Copy out the data line by line exactly, from its start to the line bearing "in 2019. Shortly", inclusive.

________________________

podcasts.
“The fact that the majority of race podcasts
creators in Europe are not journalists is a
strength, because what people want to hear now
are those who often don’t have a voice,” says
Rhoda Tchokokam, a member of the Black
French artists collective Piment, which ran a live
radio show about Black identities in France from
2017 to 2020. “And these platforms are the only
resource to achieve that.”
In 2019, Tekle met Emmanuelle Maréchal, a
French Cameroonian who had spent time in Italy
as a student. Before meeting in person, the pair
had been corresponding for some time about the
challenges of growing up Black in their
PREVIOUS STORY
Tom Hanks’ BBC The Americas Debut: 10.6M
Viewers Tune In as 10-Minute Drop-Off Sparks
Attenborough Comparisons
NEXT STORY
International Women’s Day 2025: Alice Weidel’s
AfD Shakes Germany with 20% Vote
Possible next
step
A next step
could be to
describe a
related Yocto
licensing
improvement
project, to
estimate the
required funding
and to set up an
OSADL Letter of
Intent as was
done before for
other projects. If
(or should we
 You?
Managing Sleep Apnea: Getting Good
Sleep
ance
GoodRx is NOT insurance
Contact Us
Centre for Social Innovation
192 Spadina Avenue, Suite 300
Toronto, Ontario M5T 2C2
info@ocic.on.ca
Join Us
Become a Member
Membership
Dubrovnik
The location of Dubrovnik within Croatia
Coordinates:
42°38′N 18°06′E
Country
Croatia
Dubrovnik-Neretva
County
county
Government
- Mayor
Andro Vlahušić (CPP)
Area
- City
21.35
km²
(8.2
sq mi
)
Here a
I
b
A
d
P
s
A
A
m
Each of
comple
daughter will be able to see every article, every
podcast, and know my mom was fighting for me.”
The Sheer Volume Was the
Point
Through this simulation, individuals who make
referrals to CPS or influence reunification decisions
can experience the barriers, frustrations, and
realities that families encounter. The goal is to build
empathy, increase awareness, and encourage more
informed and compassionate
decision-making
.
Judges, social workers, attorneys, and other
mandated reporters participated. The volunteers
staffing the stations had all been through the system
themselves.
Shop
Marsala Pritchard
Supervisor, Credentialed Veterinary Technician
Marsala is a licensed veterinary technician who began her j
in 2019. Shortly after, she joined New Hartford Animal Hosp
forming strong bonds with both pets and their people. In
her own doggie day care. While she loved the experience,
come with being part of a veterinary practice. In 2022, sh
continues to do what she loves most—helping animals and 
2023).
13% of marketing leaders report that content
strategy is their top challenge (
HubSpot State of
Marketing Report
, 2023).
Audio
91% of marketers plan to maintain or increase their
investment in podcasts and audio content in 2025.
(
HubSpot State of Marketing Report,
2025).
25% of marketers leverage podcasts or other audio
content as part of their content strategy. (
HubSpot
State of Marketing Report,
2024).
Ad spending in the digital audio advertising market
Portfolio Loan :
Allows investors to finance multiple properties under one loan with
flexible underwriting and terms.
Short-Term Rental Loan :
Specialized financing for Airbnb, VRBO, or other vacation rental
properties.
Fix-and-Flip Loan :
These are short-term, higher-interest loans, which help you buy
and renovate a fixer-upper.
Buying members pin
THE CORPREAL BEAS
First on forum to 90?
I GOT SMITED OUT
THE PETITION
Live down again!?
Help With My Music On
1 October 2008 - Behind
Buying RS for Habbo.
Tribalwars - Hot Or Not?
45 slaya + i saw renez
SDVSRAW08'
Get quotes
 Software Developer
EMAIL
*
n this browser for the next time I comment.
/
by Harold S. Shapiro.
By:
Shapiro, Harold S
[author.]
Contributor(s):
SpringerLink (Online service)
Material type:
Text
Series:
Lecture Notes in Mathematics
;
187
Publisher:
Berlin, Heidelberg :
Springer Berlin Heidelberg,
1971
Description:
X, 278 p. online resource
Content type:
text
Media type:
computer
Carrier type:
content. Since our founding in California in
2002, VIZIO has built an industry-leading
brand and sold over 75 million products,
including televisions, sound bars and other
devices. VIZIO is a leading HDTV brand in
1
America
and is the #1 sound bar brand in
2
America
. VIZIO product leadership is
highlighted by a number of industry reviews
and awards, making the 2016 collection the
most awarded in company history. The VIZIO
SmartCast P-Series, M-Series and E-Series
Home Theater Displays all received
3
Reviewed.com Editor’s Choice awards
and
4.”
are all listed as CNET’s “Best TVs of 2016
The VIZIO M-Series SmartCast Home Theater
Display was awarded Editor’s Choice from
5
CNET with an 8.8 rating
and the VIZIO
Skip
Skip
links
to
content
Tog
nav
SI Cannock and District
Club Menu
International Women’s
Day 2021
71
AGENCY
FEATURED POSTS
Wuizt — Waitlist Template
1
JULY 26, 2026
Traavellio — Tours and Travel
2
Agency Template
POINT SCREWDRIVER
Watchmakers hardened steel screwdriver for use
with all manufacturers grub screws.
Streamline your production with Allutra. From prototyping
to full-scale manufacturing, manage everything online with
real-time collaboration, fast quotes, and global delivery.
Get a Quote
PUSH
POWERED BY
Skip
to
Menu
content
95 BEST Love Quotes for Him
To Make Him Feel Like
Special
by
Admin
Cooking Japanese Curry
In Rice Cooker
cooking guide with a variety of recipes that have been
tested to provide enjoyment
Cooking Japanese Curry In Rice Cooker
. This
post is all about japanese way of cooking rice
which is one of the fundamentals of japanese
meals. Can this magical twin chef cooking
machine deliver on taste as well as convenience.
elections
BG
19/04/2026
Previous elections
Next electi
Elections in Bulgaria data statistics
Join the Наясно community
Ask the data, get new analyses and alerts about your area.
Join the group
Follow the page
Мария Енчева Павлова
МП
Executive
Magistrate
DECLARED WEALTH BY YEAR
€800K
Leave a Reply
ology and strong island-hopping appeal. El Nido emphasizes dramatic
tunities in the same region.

________________________

• Exercise answer:
podcasts.
“The fact that the majority of race podcasts
creators in Europe are not journalists is a
strength, because what people want to hear now
are those who often don’t have a voice,” says
Rhoda Tchokokam, a member of the Black
French artists collective Piment, which ran a live
radio show about Black identities in France from
2017 to 2020. “And these platforms are the only
resource to achieve that.”
In 2019, Tekle met Emmanuelle Maréchal, a
French Cameroonian who had spent time in Italy
as a student. Before meeting in person, the pair
had been corresponding for some time about the
challenges of growing up Black in their
PREVIOUS STORY
Tom Hanks’ BBC The Americas Debut: 10.6M
Viewers Tune In as 10-Minute Drop-Off Sparks
Attenborough Comparisons
NEXT STORY
International Women’s Day 2025: Alice Weidel’s
AfD Shakes Germany with 20% Vote
Possible next
step
A next step
could be to
describe a
related Yocto
licensing
improvement
project, to
estimate the
required funding
and to set up an
OSADL Letter of
Intent as was
done before for
other projects. If
(or should we
 You?
Managing Sleep Apnea: Getting Good
Sleep
ance
GoodRx is NOT insurance
Contact Us
Centre for Social Innovation
192 Spadina Avenue, Suite 300
Toronto, Ontario M5T 2C2
info@ocic.on.ca
Join Us
Become a Member
Membership
Dubrovnik
The location of Dubrovnik within Croatia
Coordinates:
42°38′N 18°06′E
Country
Croatia
Dubrovnik-Neretva
County
county
Government
- Mayor
Andro Vlahušić (CPP)
Area
- City
21.35
km²
(8.2
sq mi
)
Here a
I
b
A
d
P
s
A
A
m
Each of
comple
daughter will be able to see every article, every
podcast, and know my mom was fighting for me.”
The Sheer Volume Was the
Point
Through this simulation, individuals who make
referrals to CPS or influence reunification decisions
can experience the barriers, frustrations, and
realities that families encounter. The goal is to build
empathy, increase awareness, and encourage more
informed and compassionate
decision-making
.
Judges, social workers, attorneys, and other
mandated reporters participated. The volunteers
staffing the stations had all been through the system
themselves.
Shop
Marsala Pritchard
Supervisor, Credentialed Veterinary Technician
Marsala is a licensed veterinary technician who began her j
in 2019. Shortly after, she joined New Hartford Animal Hosp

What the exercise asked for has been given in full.